I cittadini, ricordiamo, si erano opposti al progetto edilizio di un privato nell'ultimo spazio verde in città vecchia, raccogliendo 7850 firme, e pure la Stan aveva fatto ricorso. Ora l'acquisto da parte della città, che prevede di destinare il terreno a parco e creare un autosilo pubblico-privato, pone fine a una lunga diatriba. Ma la discussione sul messaggio municipale non ha mancato di sollevare ulteriori perplessità e la destra si è detta pronta a lanciare la carta del referendum per consentire ai cittadini di avere l'ultima parola.
A sollevare maggiori discussioni è stata la cifra concordata dall'Esecutivo. Quest'ultimo aveva proposto una spesa di 6,5 milioni di franchi, considerando gli interessi del versamento rateale nell'arco di 25 anni.
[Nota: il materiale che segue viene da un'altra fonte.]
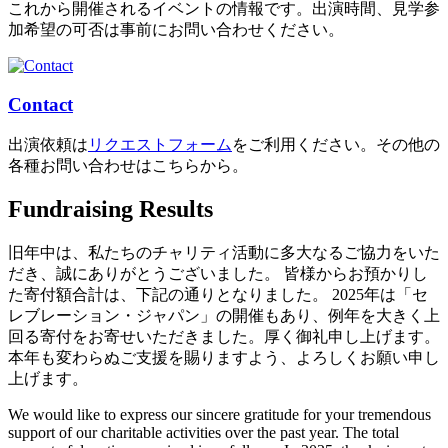
これから開催されるイベントの情報です。出演時間、見学参
加希望の可否は事前にお問い合わせください。
Contact
出演依頼は
リクエストフォーム
をご利用ください。その他の
各種お問い合わせはこちらから。
Fundraising Results
旧年中は、私たちのチャリティ活動に多大なるご協力をいた
だき、誠にありがとうございました。 皆様からお預かりし
た寄付額合計は、下記の通りとなりました。 2025年は「セ
レブレーション・ジャパン」の開催もあり、例年を大きく上
回る寄付をお寄せいただきました。厚く御礼申し上げます。
本年も変わらぬご支援を賜りますよう、よろしくお願い申し
上げます。
We would like to express our sincere gratitude for your tremendous
support of our charitable activities over the past year. The total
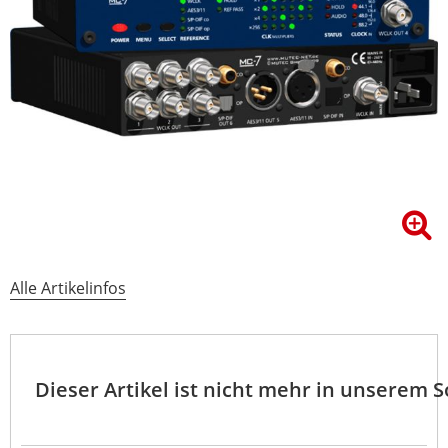
Alle Artikelinfos
Dieser Artikel ist nicht mehr in unserem 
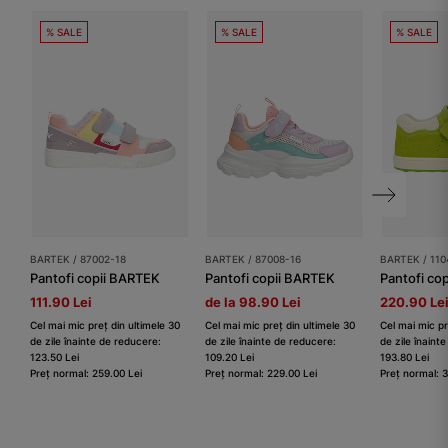
% SALE
% SALE
% SALE
BARTEK / 87002-18
BARTEK / 87008-16
BARTEK / 11
Pantofi copii BARTEK
Pantofi copii BARTEK
Pantofi co
111.90 Lei
de la 98.90 Lei
220.90 Le
Cel mai mic preț din ultimele 30
Cel mai mic preț din ultimele 30
Cel mai mic pr
de zile înainte de reducere:
de zile înainte de reducere:
de zile înaint
123.50 Lei
109.20 Lei
193.80 Lei
Preț normal: 259.00 Lei
Preț normal: 229.00 Lei
Preț normal: 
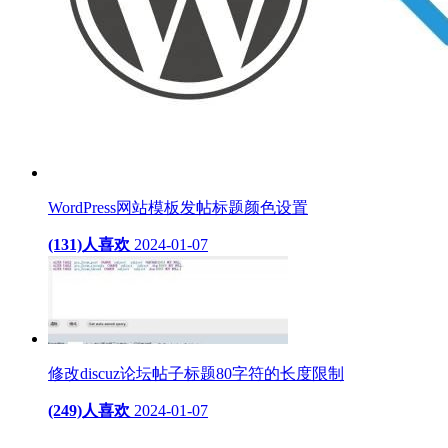
WordPress网站模板发帖标题颜色设置
(131)人喜欢
2024-01-07
修改discuz论坛帖子标题80字符的长度限制
(249)人喜欢
2024-01-07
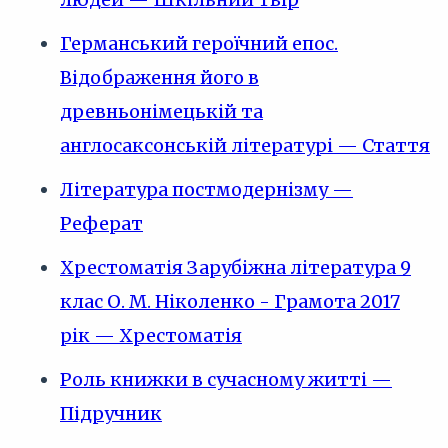
Германський героїчний епос.
Відображення його в
древньонімецькій та
англосаксонській літературі — Стаття
Література постмодернізму —
Реферат
Хрестоматія Зарубіжна література 9
клас О. М. Ніколенко - Грамота 2017
рік — Хрестоматія
Роль книжки в сучасному житті —
Підручник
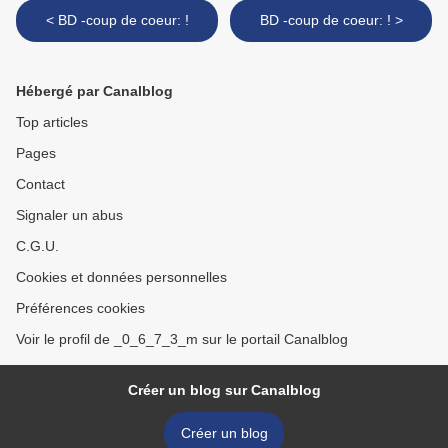
< BD -coup de coeur: !
BD -coup de coeur: ! >
Hébergé par Canalblog
Top articles
Pages
Contact
Signaler un abus
C.G.U.
Cookies et données personnelles
Préférences cookies
Voir le profil de _0_6_7_3_m sur le portail Canalblog
Créer un blog sur Canalblog
Créer un blog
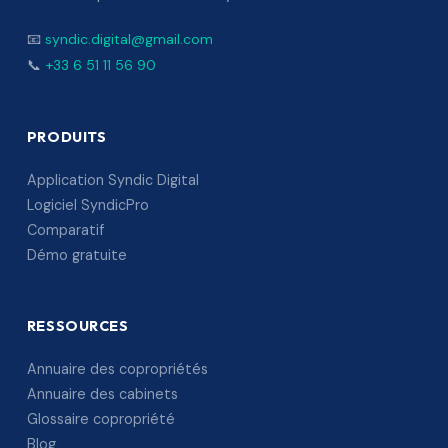
📧
syndic.digital@gmail.com
📞
+33 6 51 11 56 90
PRODUITS
Application Syndic Digital
Logiciel SyndicPro
Comparatif
Démo gratuite
RESSOURCES
Annuaire des copropriétés
Annuaire des cabinets
Glossaire copropriété
Blog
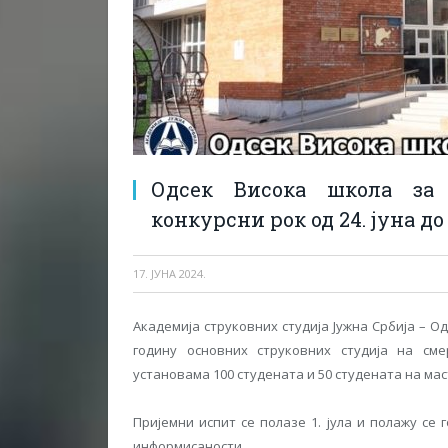
Одсек Висока школа за
конкурсни рок од 24. јуна до 
17. ЈУНА 2024.
Академија струковних студија Јужна Србија – О
годину основних струковних студија на с
установама 100 студената и 50 студената на мас
Пријемни испит се полазе 1. јула и полажу се 
информисаности.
Ma la Commissione della Gestione si era poi spaccata quando è stata commissionata una perizia che stabilisse il valore del terreno. Da qui l'allestimento di due rapporti: uno di maggioranza, che chiedeva di non spendere più di 5,9 milioni, versandoli in una volta sola; il secondo di minoranza, che abbassava ulteriormente il tetto massimo a 4,5 milioni di franchi. Il Municipio era quindi intervenuto di nuovo, trovando un nuovo accordo: non meno di 6 milioni versati una tantum.
Alla fine è stata scelta la proposta caldeggiata dall'Esecutivo. Con 26 voti favorevoli, 5 contrari e 2 astensioni, il Legislativo si è pronunciato a favore dell'acquisto per 6 milioni di franchi.